HAART has been shown to be cost effective by preventing disease progression and the necessity for concomitant treatment. New antiretrovirals (ARVs) and more complex HAART-combinations are more expensive than in prior periods and thus the economic impact of HAART is rising. This demands increasing efforts for rational data based decisions to allocate resources. Objective:
To evaluate direct costs of HAART in patients treated at specialised clinical centers. Methods:
Analysis of the complete HAART documentation from 23 centers of the German ClinSurv cohort.

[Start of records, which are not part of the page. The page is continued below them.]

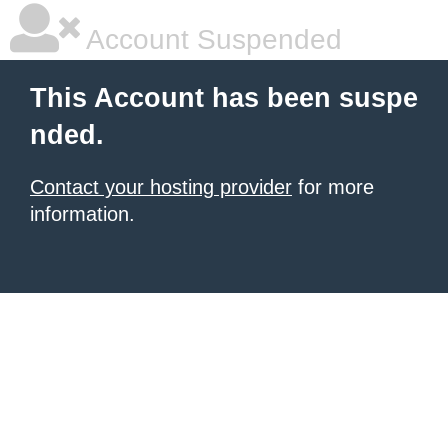
Account Suspended
This Account has been suspe
nded.
Contact your hosting provider
for more
information.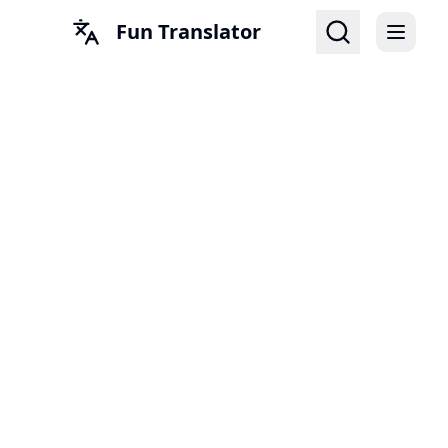
Fun Translator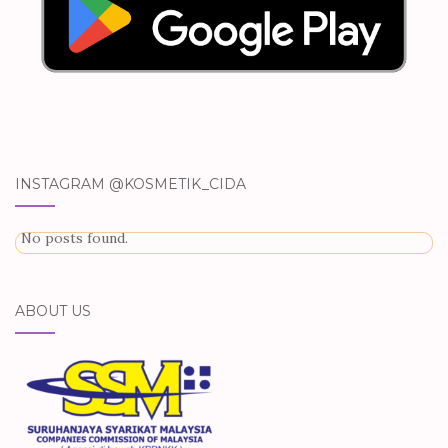
INSTAGRAM @KOSMETIK_CIDA
No posts found.
ABOUT US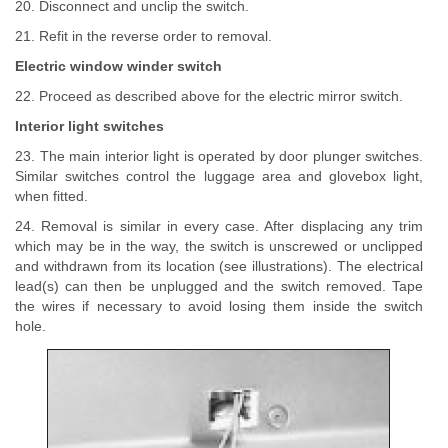
20. Disconnect and unclip the switch.
21. Refit in the reverse order to removal.
Electric window winder switch
22. Proceed as described above for the electric mirror switch.
Interior light switches
23. The main interior light is operated by door plunger switches.
Similar switches control the luggage area and glovebox light,
when fitted.
24. Removal is similar in every case. After displacing any trim
which may be in the way, the switch is unscrewed or unclipped
and withdrawn from its location (see illustrations). The electrical
lead(s) can then be unplugged and the switch removed. Tape
the wires if necessary to avoid losing them inside the switch
hole.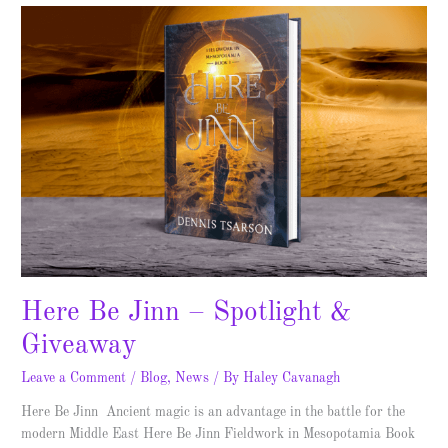
Here
Be
Jinn
–
Spotlight
&
Giveaway
Here Be Jinn – Spotlight &
Giveaway
Leave a Comment
/
Blog
,
News
/ By
Haley Cavanagh
Here Be Jinn Ancient magic is an advantage in the battle for the
modern Middle East Here Be Jinn Fieldwork in Mesopotamia Book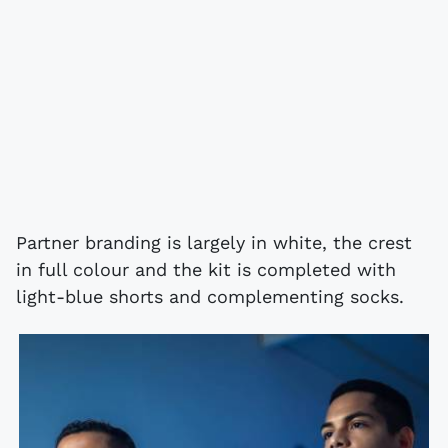
Partner branding is largely in white, the crest
in full colour and the kit is completed with
light-blue shorts and complementing socks.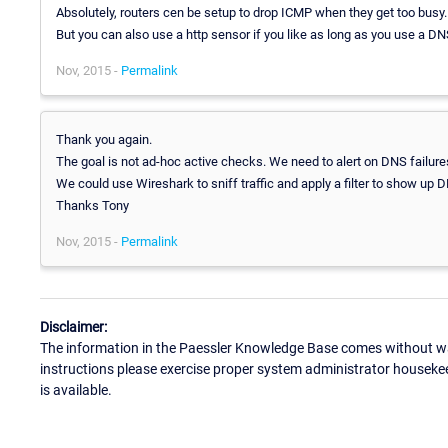
Absolutely, routers cen be setup to drop ICMP when they get too busy.
But you can also use a http sensor if you like as long as you use a D
Nov, 2015 -
Permalink
Thank you again.
The goal is not ad-hoc active checks. We need to alert on DNS failures
We could use Wireshark to sniff traffic and apply a filter to show up
Thanks Tony
Nov, 2015 -
Permalink
Disclaimer:
The information in the Paessler Knowledge Base comes without war
instructions please exercise proper system administrator houseke
is available.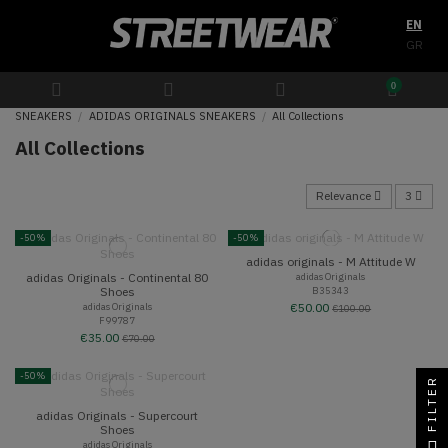
EN
GR
0
SNEAKERS
ADIDAS ORIGINALS SNEAKERS
All Collections
All Collections
Relevance
3
-50%
-50%
adidas originals - M Attitude W
adidas Originals - Continental 80
adidas Originals
B35343
Shoes
adidas Originals
€50.00
€100.00
F99787
€35.00
€70.00
-50%
FILTER
adidas Originals - Supercourt
Shoes
adidas Originals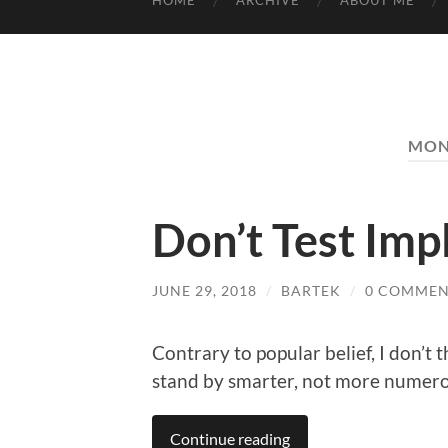
HOME
ARCHIVE
ABOUT ME
MON
Don’t Test Im
JUNE 29, 2018
/
BARTEK
/
0 COMMEN
Contrary to popular belief, I don’t 
stand by smarter, not more numero
Continue reading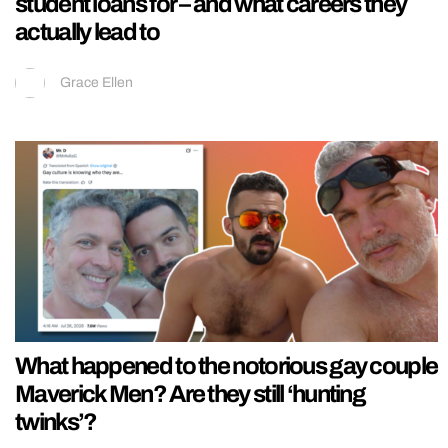
student loans for – and what careers they
actually lead to
Grace Ellen
What happened to the notorious gay couple
Maverick Men? Are they still ‘hunting
twinks’?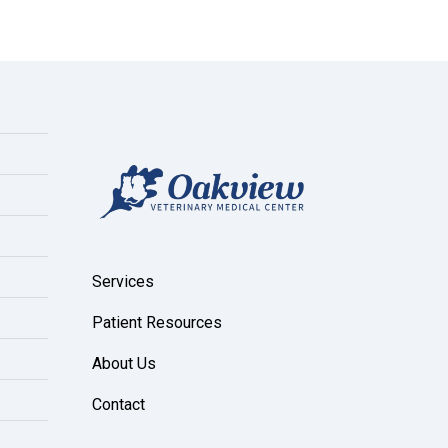
Services
Patient Resources
About Us
Contact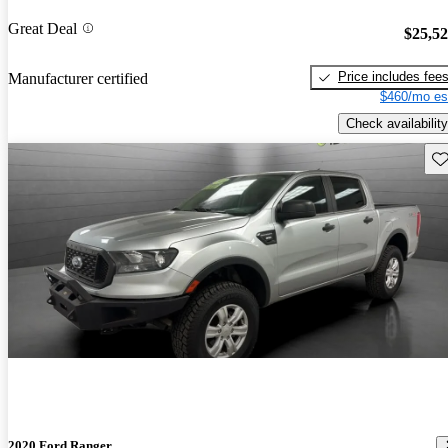
Great Deal
$25,5
Price includes fee
Manufacturer certified
$460/mo es
Check availability
Sav
2020 Ford Ranger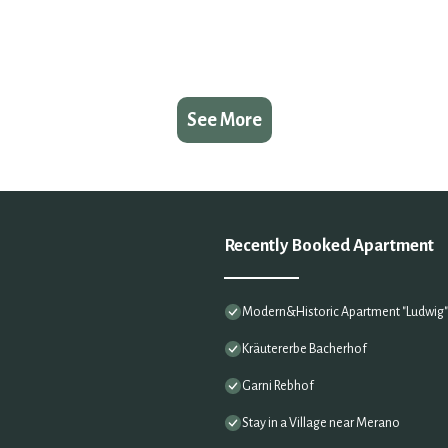
See More
Recently Booked Apartment
Modern&Historic Apartment "Ludwig" i
Kräutererbe Bacherhof
Garni Rebhof
Stay in a Village near Merano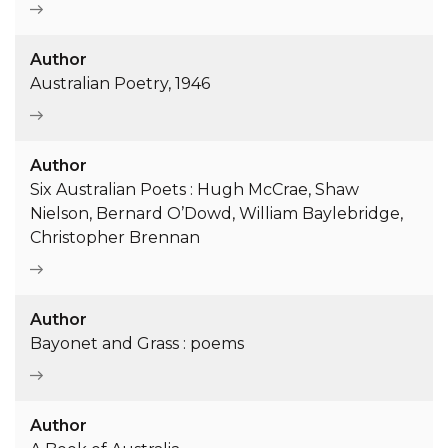
Author
Australian Poetry, 1946
Author
Six Australian Poets : Hugh McCrae, Shaw
Nielson, Bernard O’Dowd, William Baylebridge,
Christopher Brennan
Author
Bayonet and Grass : poems
Author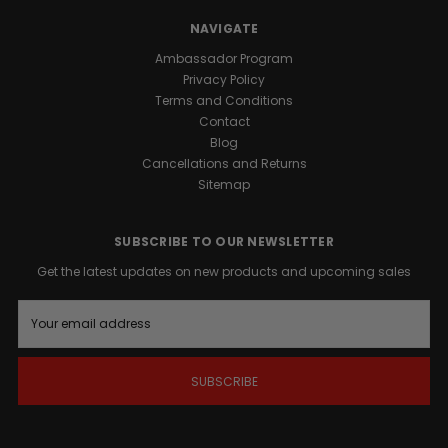
our
premium
NAVIGATE
Honey
Ambassador Program
formula.
Privacy Policy
Terms and Conditions
Promotes
Contact
Male
Blog
Vitality:
Cancellations and Returns
Formulated
Sitemap
to
support
natural
SUBSCRIBE TO OUR NEWSLETTER
vigor
Get the latest updates on new products and upcoming sales
and
overall
E
well-
m
being.
a
Sustained
i
Energy
l
A
Support:
d
Provides
d
a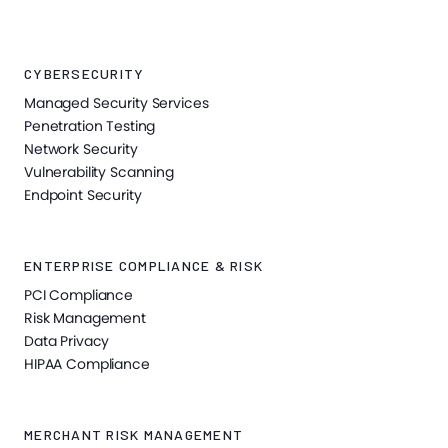
CYBERSECURITY
Managed Security Services
Penetration Testing
Network Security
Vulnerability Scanning
Endpoint Security
ENTERPRISE COMPLIANCE & RISK
PCI Compliance
Risk Management
Data Privacy
HIPAA Compliance
MERCHANT RISK MANAGEMENT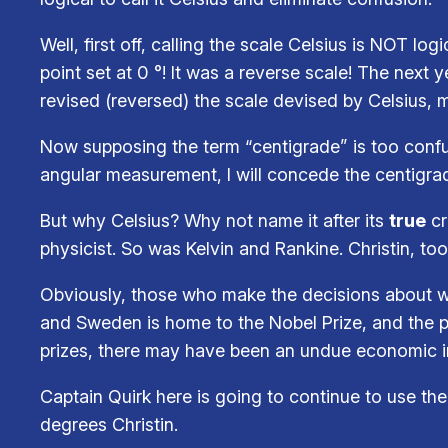
Well, first off, calling the scale Celsius is NOT lo
point set at 0 °! It was a reverse scale! The next 
revised (reversed) the scale devised by Celsius, m
Now supposing the term “centigrade” is too conf
angular measurement, I will concede the centigr
But why Celsius? Why not name it after its
true
cr
physicist. So was Kelvin and Rankine. Christin, to
Obviously, those who make the decisions about wha
and Sweden is home to the Nobel Prize, and the pe
prizes, there may have been an undue economic in
Captain Quirk here is going to continue to use the 
degrees Christin.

ART-regimens were calculated individually using documented start and stop dates for each ARV between Jan-1996 and Jun-2008. Direct costs of HAART were calculated as office-based sales prices. Results:
Overall 18.4 million treatment-days in 10,499 individuals have been evaluated. Mean observed duration under HAART was 1,765 days. Within the observed 12 year follow-up period overall costs of €703,700,000 have been accumulated. Average daily costs of an entire regimen are €38.29. Discounted (4% p.a.) office based daily drug-regimen (DDD) costs have been doubled since 1996 (+107%). But this increase is caused predominantly by the introduction of triple-HAART from 1996-98 (+126%) . Thus since 1998 average DDD-costs remained stable (slight decrease: -8.5%). Conclusions:
Inflation-adjusted direct costs for HAART regimens remain stable since the introduction of HAART, although more complex and cost intensive treatment options became available. This could be explained by (a) increasing use of NNRTIs as compared to the begin of the HAART-era, (b) moderate pricing of (new) antiretroviral drugs, (c) by health-policy measures, e.g. the 16% discount by law for drugs in Germany in 2004, and (d) the economically conscientious prescription of ARVs by the specialised physicians. Recent recommendations to start HAART earlier in HIV infection might increase drug costs in the future. [RKI_SÖDAK]
* ClinSurv has been founded temporarily within the German CompNet HIV/AIDS by the German BMBF.